I'm kind of saying, "Now I know darn well what I'm going to do with my life, because this doesn't look like it's going to change." And so, in some ways, it's catapulted some people, that had it not happened, they would have probably just been moving deck chairs on the Titanic and calling it change.
Another executive that I talked to actually had a COVID induced coma and had died, had a near death experience and came back. And of course, coming back from that, it's like, "All righty.

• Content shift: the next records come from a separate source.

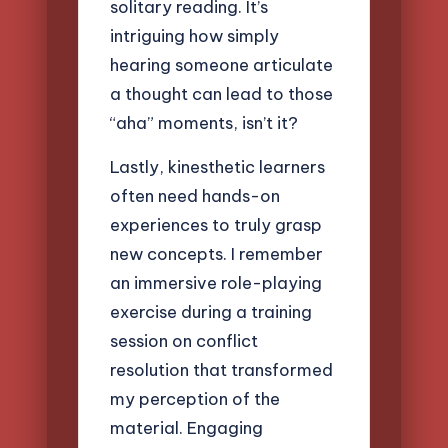
solitary reading. It’s
intriguing how simply
hearing someone articulate
a thought can lead to those
“aha” moments, isn’t it?
Lastly, kinesthetic learners
often need hands-on
experiences to truly grasp
new concepts. I remember
an immersive role-playing
exercise during a training
session on conflict
resolution that transformed
my perception of the
material. Engaging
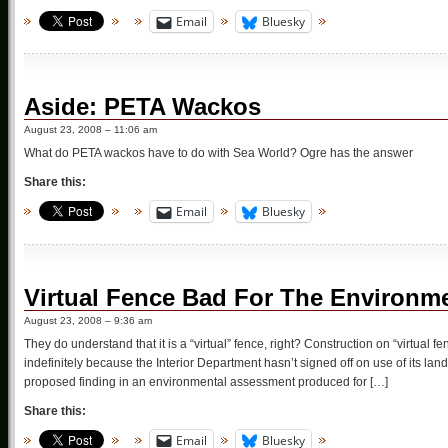
Email
Bluesky
Aside: PETA Wackos
August 23, 2008 – 11:06 am
What do PETA wackos have to do with Sea World? Ogre has the answer
Share this:
Email
Bluesky
Virtual Fence Bad For The Environm
August 23, 2008 – 9:36 am
They do understand that it is a “virtual” fence, right? Construction on “virtual
indefinitely because the Interior Department hasn’t signed off on use of its lands
proposed finding in an environmental assessment produced for […]
Share this:
Email
Bluesky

I know exactly what to do with my life, and it ain't going to be what I just been doing in that office every day."
So, it seems to breed extraordinary things out of people. And this nervous system response is an extraordinary thing. It's just, it's in the negative side, the shutting down, but also, just to keep the hope alive, there's a lot of people using this as a force to change things they never thought they could change before.
Beth Almes:
I really love that. And I think that that is the perfect way to end. You started the conversation talking about how we treat our worries at work, like true genuine fear, like on the savanna, and ending with really our opportunity here to move past fear, and create that change that we're connecting better with what we're really meant to do, and finding that real spirit and leadership in connecting that back. So, thank you so much for joining us today on the Leadership 480 podcast.
Dr. Kevin Fleming:
Yeah. It's been a blast. I really appreciate it. Very, very important questions. I hope people can gather this wisdom, use it as they want. And they can always, if they want, email me anytime from my company site, GreyMattersintl.com, and always happy to help people.
Beth Almes:
Sounds good. Thank you so much, Kevin. Thank you all for taking some of your 480 minutes today to listen to our podcast. I'm Beth Almes, reminding you to make every moment of leadership count.